1 Chroniques

Chapitre 1er

Chapitres 1 à 9:34 — Les généalogies

Au moment d’aborder les premiers chapitres de ce livre, il nous semble utile d’insister sur l’importance des généalogies pour le peuple d’Israël.

Elles étaient nécessaires, car, la promesse de l’héritage de Canaan étant faite à Abraham et à sa semence, cette semence devait être enregistrée, puisqu’elle avait seule le droit d’entrer dans la terre promise.

Arrivé en Canaan, le peuple avait besoin de ses généalogies pour distribuer le pays entre les tribus et les maisons de pères.

Elles étaient tout aussi nécessaires pour empêcher le mélange des nations environnantes avec le peuple élu.

Enfin, et avant tout, elles étaient indispensables en vue de la royauté, du Messie, car sa filiation devait remonter, à travers la sérié des rois jusqu’à Juda «le législateur», puis, de Juda à Jacob, Isaac, Abraham, Noé, Adam et Dieu!

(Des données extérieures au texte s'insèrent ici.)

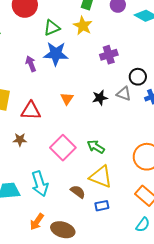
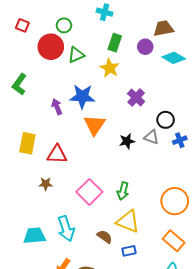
green triangle: (52, 28) -> (76, 55), moved
purple cross: (109, 55) -> (136, 98), turned -30
orange triangle: (67, 99) -> (94, 125), moved, size x1.6
green arrow: (96, 147) -> (123, 191), turned -108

Les généalogies étaient importantes aussi, pour établir la succession de la sacrificature aaronique, destinée à marcher toujours devant le vrai Roi, l’Oint de l’Éternel.

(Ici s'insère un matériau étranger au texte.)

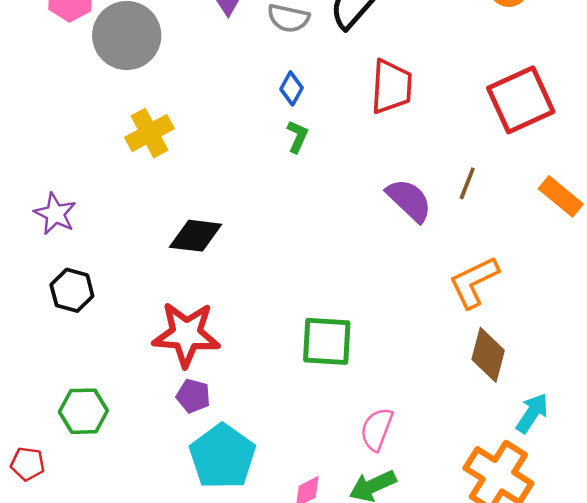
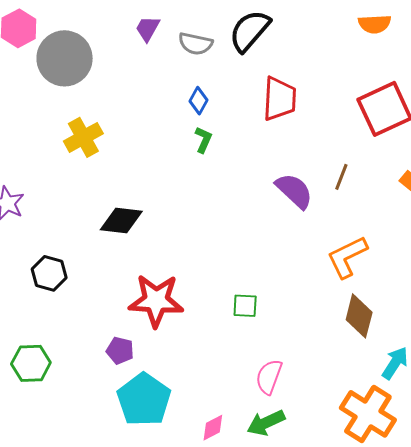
black hexagon: (72, 290) -> (49, 273), moved
red star: (186, 334) -> (156, 301), moved
green square: (327, 341) -> (245, 306), moved, size x0.6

Telle est, en quelques mots, l’utilité des généalogies. Cette utilité était d’autant plus grande depuis que le peuple, après être tombé sous le jugement de Dieu, traversait un état d’anarchie, où il était difficile, souvent même impossible, de prouver son origine, comme nous le voyons dans les livres d’Esdras et de Néhémie.

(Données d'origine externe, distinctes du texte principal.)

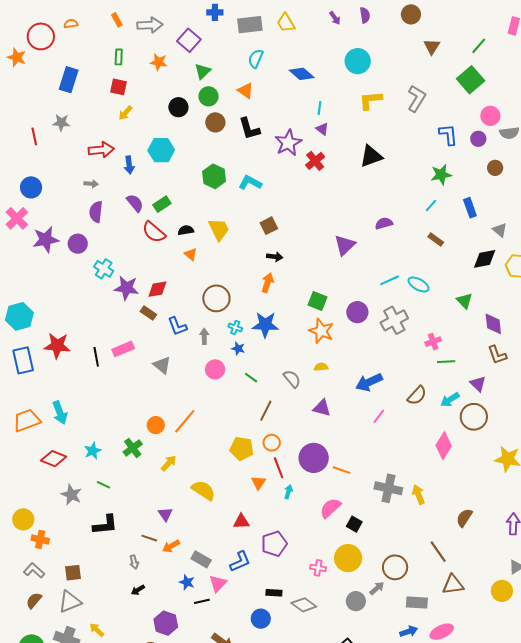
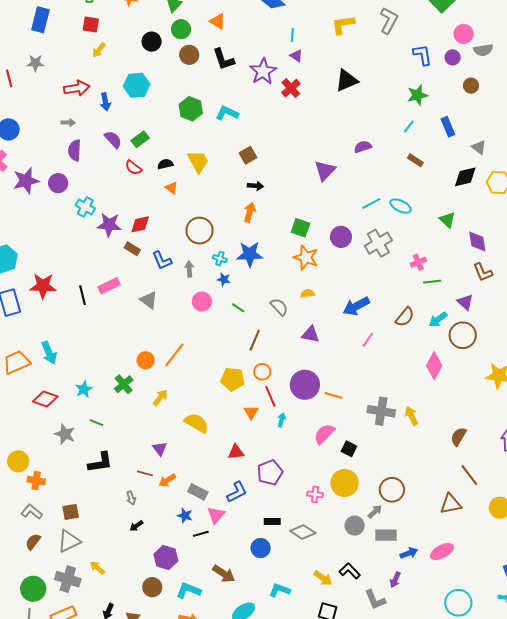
red semicircle: (154, 232) -> (133, 168), size x0.7
brown line: (438, 552) -> (469, 475), moved
gray rectangle: (417, 602) -> (386, 535), moved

Hâtons-nous toutefois de remarquer que, si l’on veut entrer dans les détails du sujet qui nous occupe, il faut être très circonspect dans ses conclusions, car les généalogies juives présentent d’innombrables difficultés. On y rencontre d’abord les cas très fréquents où ceux qui sont appelés fils d’un tel, ne sont pas nécessairement ses enfants, mais ses petits-fils, voire même ses arrière-neveux — puis les cas où un chef de race est considéré comme le père d’une génération, en omettant toutes les générations intermédiaires — les cas où un parent éloigné devient par «droit de rachat» (voyez Ruth) chef d’une famille éteinte — ceux, très fréquents lors de la captivité, où une famille succédait à l’héritage d’une famille disparue, sans être, par descendance directe, en rapport avec le chef de race — les cas où, le nom des ancêtres faisant défaut, l’endroit de naissance tenait lieu, pour ainsi dire, du chef de famille — les cas, communs parmi les Juifs, où une personne avait plus d’un nom (voyez par exemple ces noms connus: Benjamin et Benoni, Rehuel et Jéthro, Salomon et Jedidia, etc., etc.). — les cas enfin où une généalogie était donnée en abrégé, les noms indiqués n’étant que de simples jalons pour établir la descendance.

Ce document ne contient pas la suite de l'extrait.